Are more than half the products in your home sponsors of a NASCAR team? Are you looking for the perfect gift, but
just don't want to buy another T-Shirt, hat, or 1/24th scale car?
Give your race fan the thrill of a lifetime with a gift certificate to any one of a dozen race schools. For as little
as $100.00 up to several thousand dollars, you’ll give a gift that will never be forgotten. Not even Santa could do
any better!
For the NASCAR fan, there is the Richard
Petty Driving Experience and the Dale Jarrett Driving Racing Adventure, among others. These classes are held on real racetracks
in real Cup cars. The Richard Petty Driving Experience holds their classes at tracks like Charlotte, Atlanta, Las Vegas, and
many others.
At the Richard Petty Driving Experience,
the beginner level runs between $300 and $400 dollars. For that, your speed demon can hop into a race suit, don a helmet,
climb through the window of a Cup stock car (remember the doors don't open), and tear around a mile, mile-and-a-half, or two
mile track for 10 laps.
When you arrive, there
is a half-hour briefing and you are driven around the track while they explain the different driving lines. Then you hop into
your car and get ready to go out onto the track.
The
instructor is in the lead car with two or three cars behind him each containing one student. Once out on the track, as long
as you are keeping up, the instructor will push his car faster (going up to around 165 mph). If any student runs into a problem
or just cant keep up with the others, another instructor will drive out onto the track and pick them up so the others can
continue at a higher speed.
After the laps
have been completed and you have returned to Pit Road and left your car, you are presented with a print-out showing your average
lap time, fastest lap, and mph for each lap. For a few extra dollars you can also have your picture taken in Victory Lane.

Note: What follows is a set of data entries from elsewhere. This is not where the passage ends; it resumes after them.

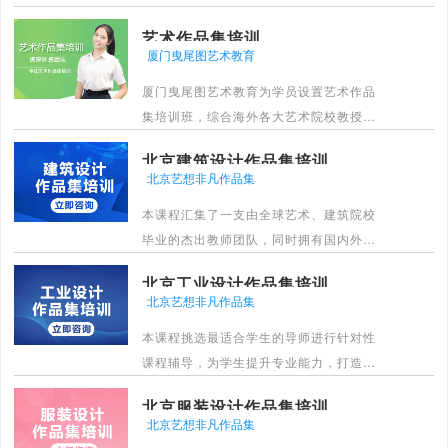
一对一辅导，零基础也能快速打磨高竞争
艺术作品集培训
力留学申请作品集。
厦门曳尾图艺术教育
[详情]
厦门曳尾图艺术教育为学员设置艺术作品
集培训班，综合海外各大艺术院校教授以
及学生的教学方法以及课程体系，培养学
北京建筑设计作品集培训
生的创造思维和能力，由中外著名设计师
北京艺想非凡作品集
和艺术家担任教师，走在艺术前沿并拥有
本课程汇集了一支由全球艺术、建筑院校
艺术设计师们的交流圈，针对每个学生制
毕业的杰出教师团队，同时拥有国内外知
定方案，发掘学生的个人能力，帮助学生
名专家教授组成的专业力量，共同为学生
建立良好的艺术观念，顺利申请艺术院
北京工业设计作品集培训
专业水平进行评估及课程总体规划。
校。
北京艺想非凡作品集
[详情]
[详情]
本课程挑选最适合学生的导师进行针对性
课程辅导，为学生提升专业能力，打造核
心竞争力，冲击理想院校。
北京服装设计作品集培训
[详情]
北京艺想非凡作品集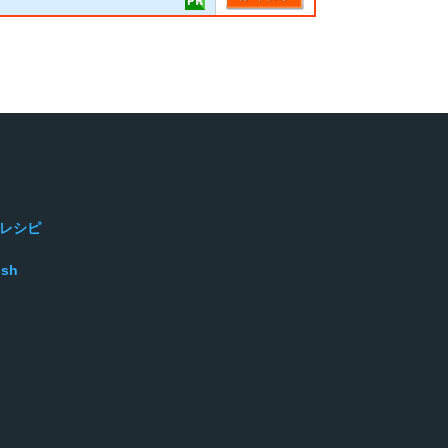
レシピ
ish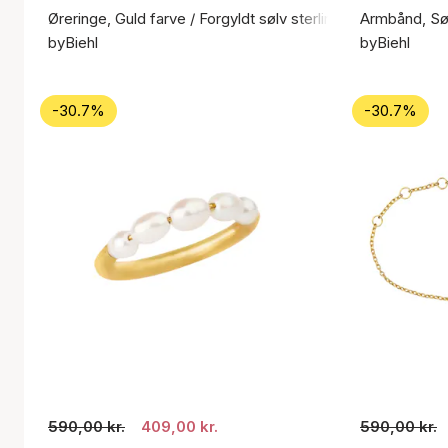
Øreringe, Guld farve / Forgyldt sølv sterling 925
Armbånd, Søl
byBiehl
byBiehl
-30.7%
-30.7%
590,00 kr.
409,00 kr.
590,00 kr.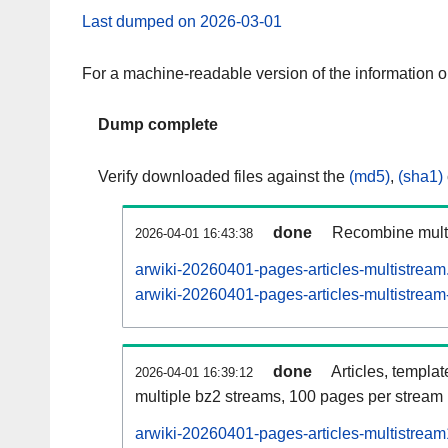
Last dumped on 2026-03-01
For a machine-readable version of the information 
Dump complete
Verify downloaded files against the
(md5)
,
(sha1)
done
Recombine multi
2026-04-01 16:43:38
arwiki-20260401-pages-articles-multistream
arwiki-20260401-pages-articles-multistream-
done
Articles, templa
2026-04-01 16:39:12
multiple bz2 streams, 100 pages per stream
arwiki-20260401-pages-articles-multistrea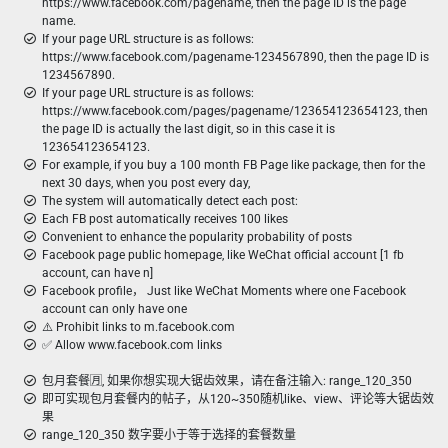
https://www.facebook.com/pagename, then the page ID is the page
name.
If your page URL structure is as follows:
https://www.facebook.com/pagename-1234567890, then the page ID is
1234567890.
If your page URL structure is as follows:
https://www.facebook.com/pages/pagename/123654123654123, then
the page ID is actually the last digit, so in this case it is
123654123654123.
For example, if you buy a 100 month FB Page like package, then for the
next 30 days, when you post every day,
The system will automatically detect each post:
Each FB post automatically receives 100 likes
Convenient to enhance the popularity probability of posts
Facebook page public homepage, like WeChat official account [1 fb
account, can have n]
Facebook profile， Just like WeChat Moments where one Facebook
account can only have one
⚠️ Prohibit links to m.facebook.com
✅ Allow www.facebook.com links
包月套餐🈷️, 如果你想实现大锯齿效果，请在备注输入: range_120_350
即可实现包月套餐内的帖子，从120~350随机like、view、评论等大锯齿效
果
range_120_350 数字要小于等于选择的套餐数量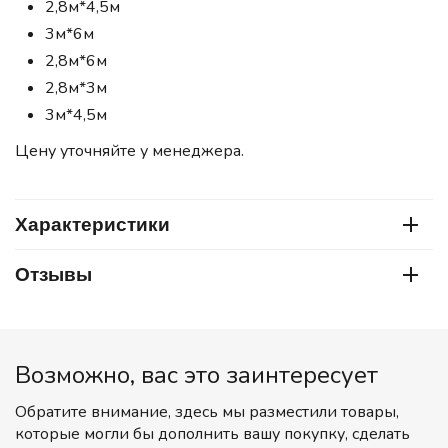
2,8м*4,5м
3м*6м
2,8м*6м
2,8м*3м
3м*4,5м
Цену уточняйте у менеджера.
Характеристики
Отзывы
Возможно, вас это заинтересует
Обратите внимание, здесь мы разместили товары,
которые могли бы дополнить вашу покупку, сделать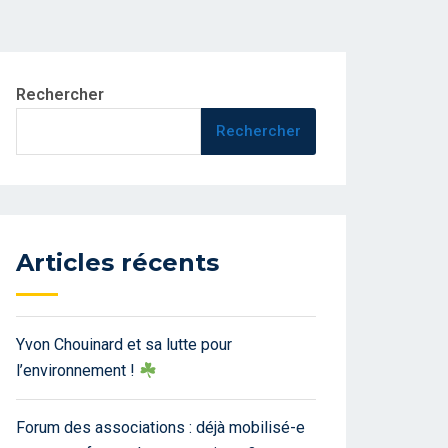
Rechercher
Rechercher
Articles récents
Yvon Chouinard et sa lutte pour
l’environnement !
Forum des associations : déjà mobilisé-e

This beginner level is usually required before going on to any of the
other levels, which increase up to classes that span a whole weekend and running more than 80 laps under actual race conditions
at night with the other students. .
For those
who would really like to know what it feels like but aren't ready to drive the car themselves, each track has a "ride-along".
The ride-along usually runs around $100 dollars and is exactly what it sounds like -- you get into a car that has had a passenger
seat added along with an instructor and take three very quick laps (about 165 mph) around the track.
They send two cars out at a time and each one takes its turn passing
the other so you can get an idea of how close they drive and how close they come to each other when they pass.
Do you have non-NASCAR race fans on your gift list? There are also driving
schools for Top Fuel, Open Wheel, Corvettes, and just about anything that goes fast!